Re: Measuring short times
Dennis Clarke schrieb:
On IA-32 CPUs (Pentium or K5 and above) rdts returns the content of the
64 bit CPU-internal clock counter, which is set to 0 at system start and
incremented by one at every clock tick. This is guaranteed to be not
only monotonic, but even strongly monotonic. Moreover, even on a 4.2 GHz
system it would take 2^32 seconds (>130 years) until the counter
overflows. For all practical purposes, this should be fine :-)
Dennis, those Solaris functions were not useful for me because I got
no idea how to make it work on Windows.
How do you know that those functions are monotonic and consistent ?
Only caveat is that it depends on the CPU clock speed. Not only that the
basic clock speed is different on every system, it may even change over
time due to power saving strategies. Nevertheless, for short time
periods this is on Intel the best method to go.
Unfortunately, the rdts instruction is not a pipeline sequence point.
This means that the CPU is free to reorder it with other instructions in
the pipeline. Thus, if you want to measure really short portions of
code, the results could be "surprising". To prevent this, one has to
manually insert a sequence point. The cpuid instruction does a good job
here. However, this clearly is only necessary for really short periods,
periods way below the 500ns the OP asked for.

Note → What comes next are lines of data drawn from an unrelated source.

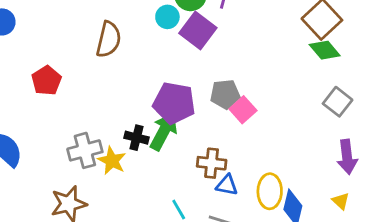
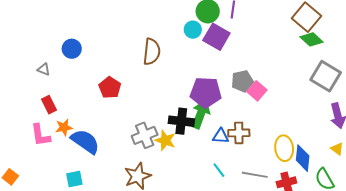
gray square: (338, 102) -> (326, 76), size x1.4
black cross: (137, 138) -> (181, 121), size x1.4
blue triangle: (227, 185) -> (221, 136), moved

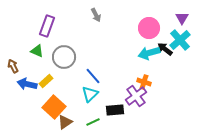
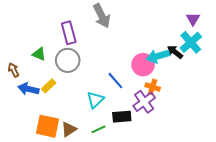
gray arrow: (96, 15) -> (102, 16), size x1.6
purple rectangle: (47, 26) -> (69, 33), moved, turned -35
pink circle: (149, 28) -> (143, 65), moved
blue line: (93, 76) -> (115, 81), moved
orange square: (54, 107) -> (48, 126), moved, turned -30

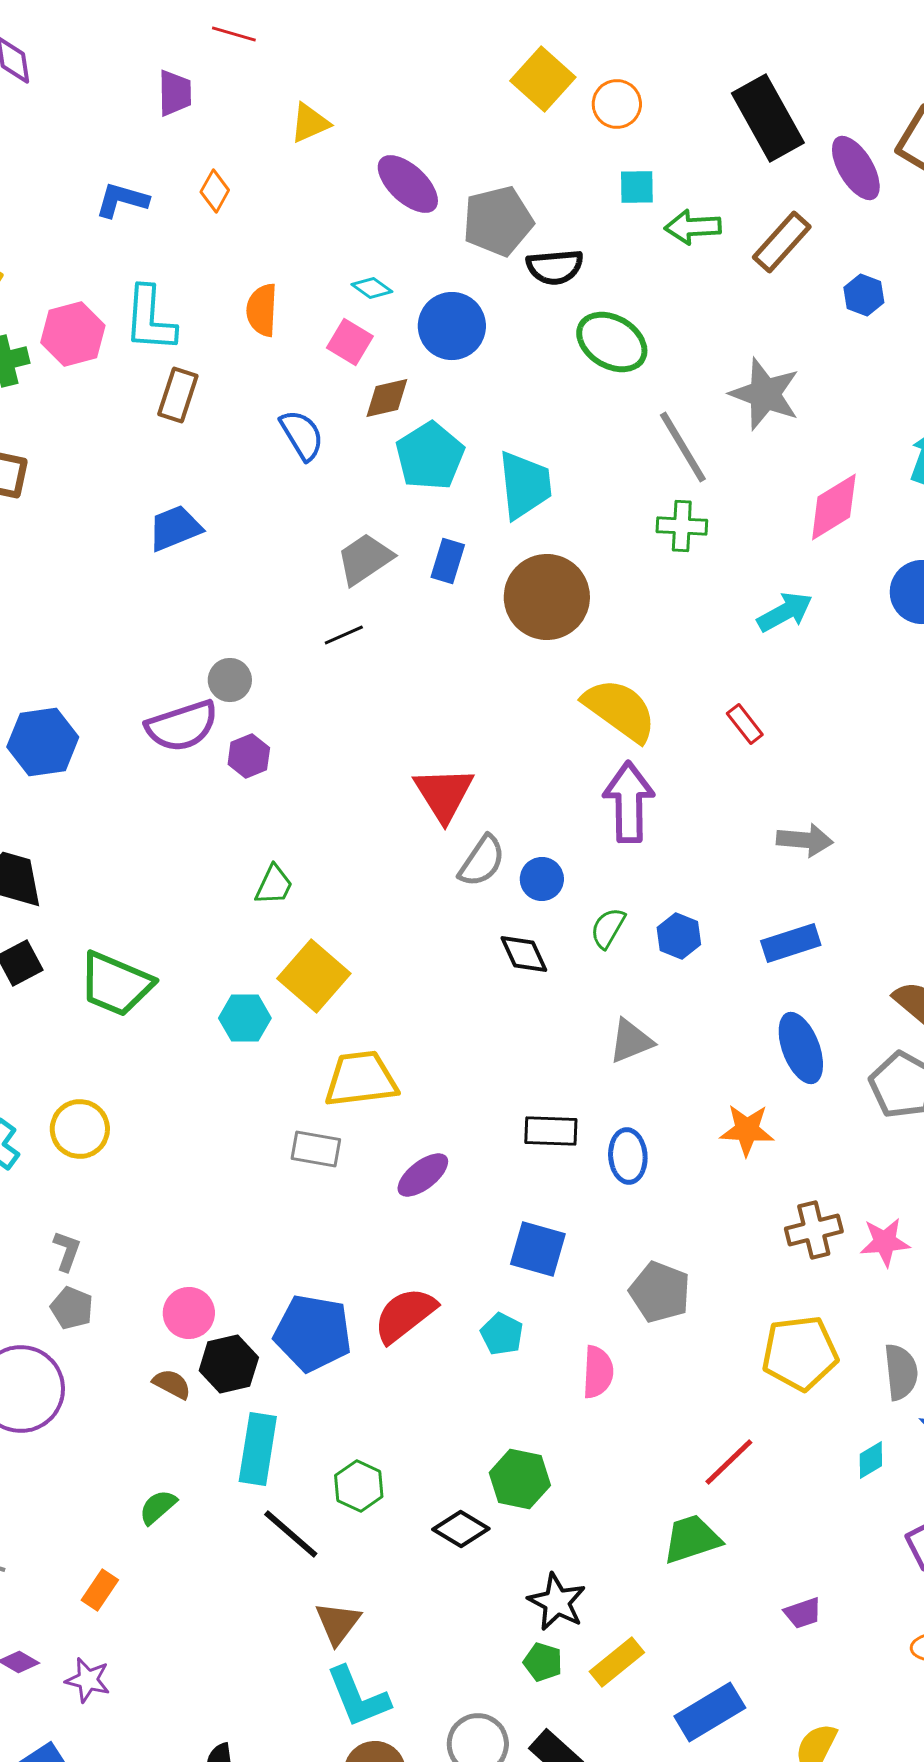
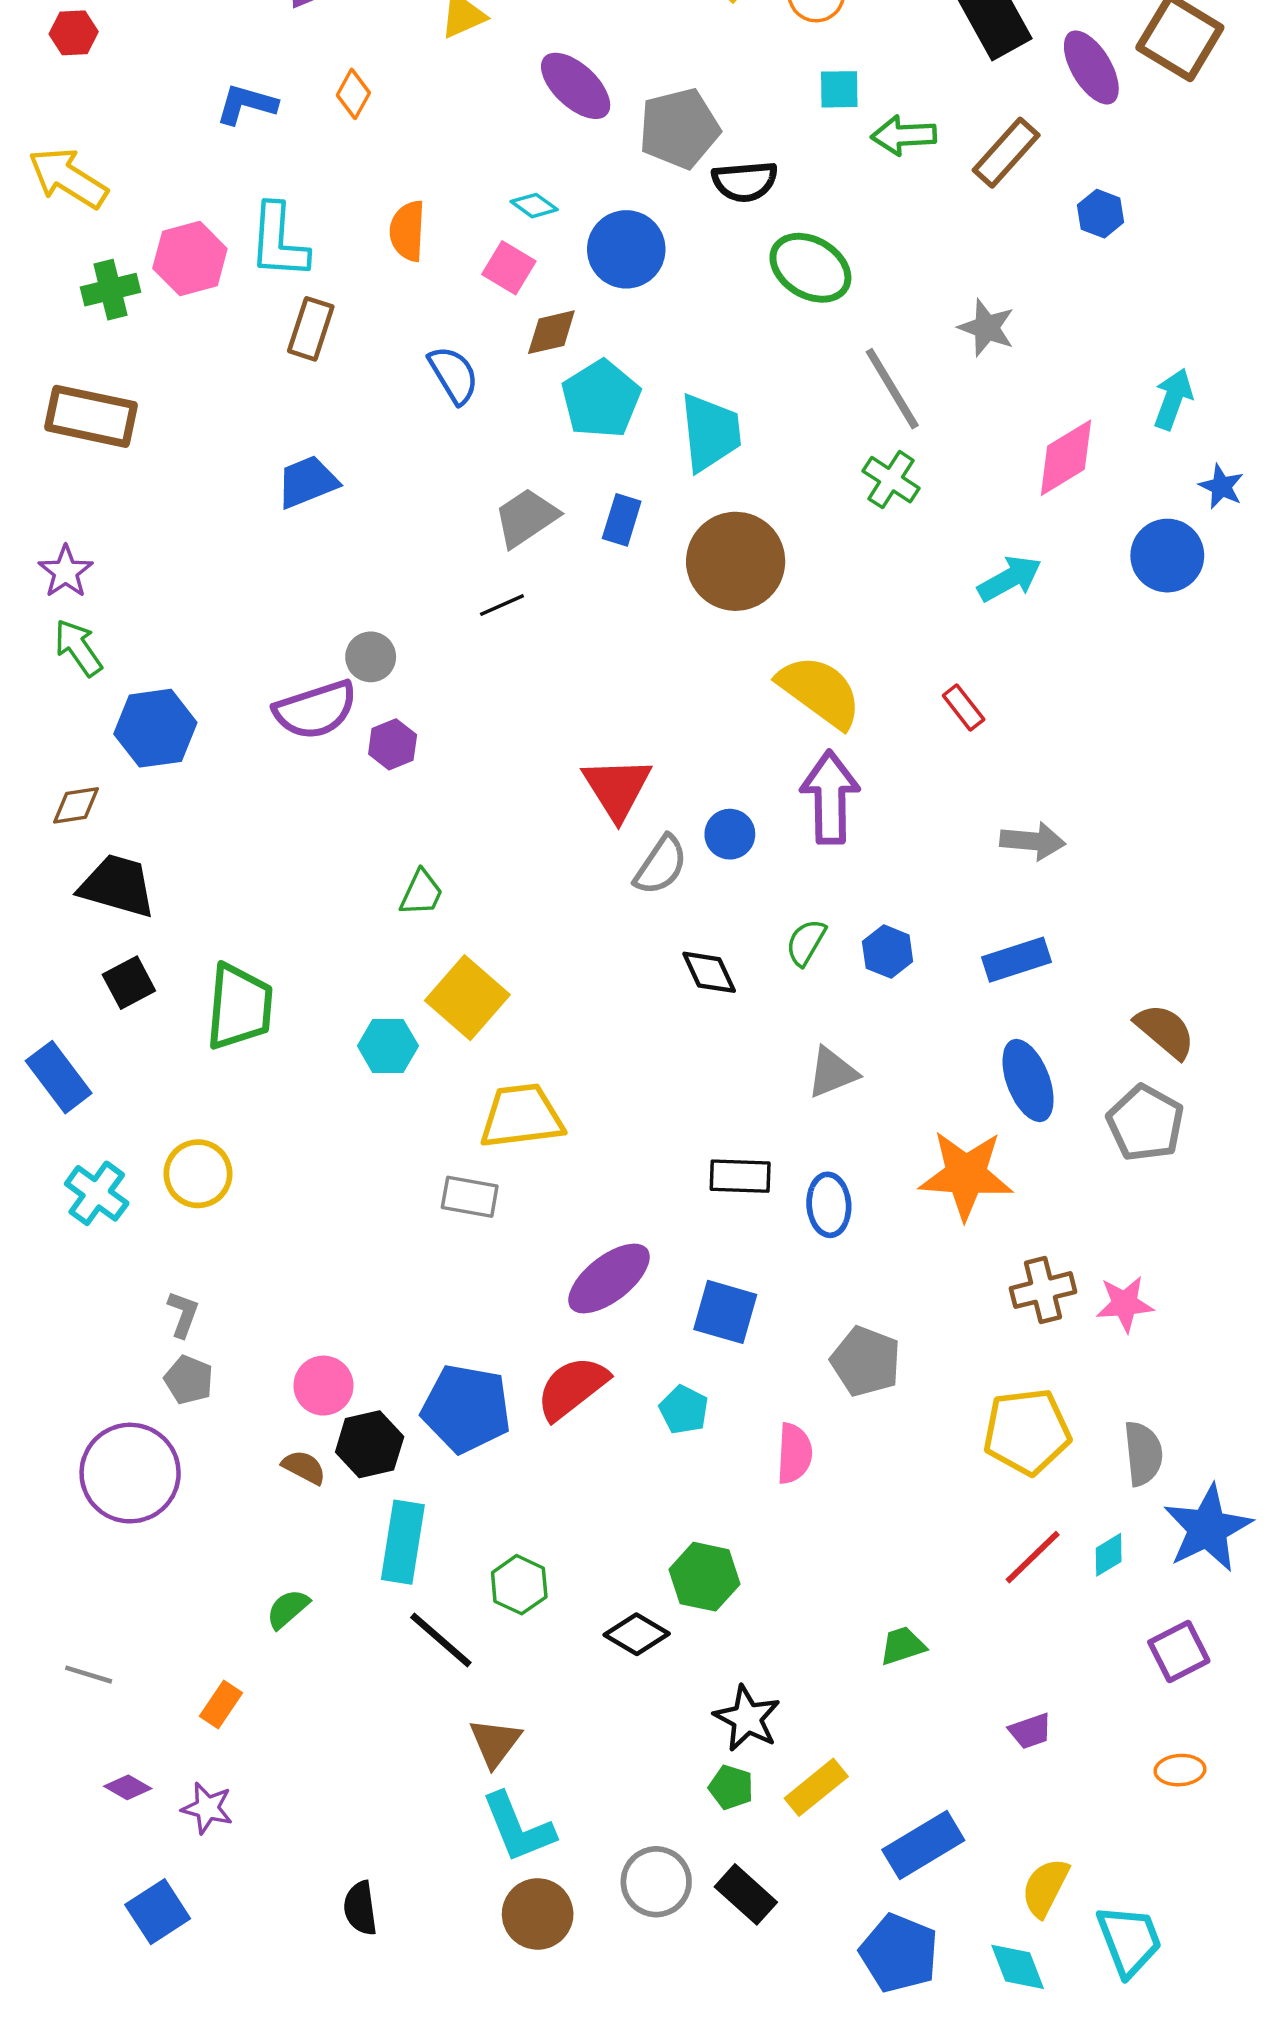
gray star: (765, 394) -> (987, 328), size x0.7
green cross: (682, 526) -> (891, 480), turned 30
blue circle: (542, 879) -> (730, 834), moved
green trapezoid: (116, 984) -> (239, 1007), turned -108
orange star: (747, 1130) -> (966, 1175), size x1.5
purple ellipse: (423, 1175) -> (609, 1279), moved, size x1.4
red line: (729, 1462) -> (1033, 1557), moved
green trapezoid: (692, 1539) -> (903, 1646), size x0.7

So how to determine the clock speed?
1) On windows, this is measured by the system and maintained somewhere
in the registry. I don't know the exact key, but if you look a bit
around or goggle for it you should be able to find it.
2) An alternative would be to wait for a defined amount of time (let's
say 100 msec) and get the rdtsc-value before and afterwards to
calculate the CPU frequency.
For this you have to:
a) give your thread a high priority: SetThreadPriority(...),
b) set the systems-internal timer to high precision: timeBeginPeriod(1),
c) do a Sleep(100).
With the timeBeginPeriod(1), the systems-internal timers can be expected
to be precise by one msec, so the Sleep(100) should wait for 100 msec
with an error of < 1 Percent.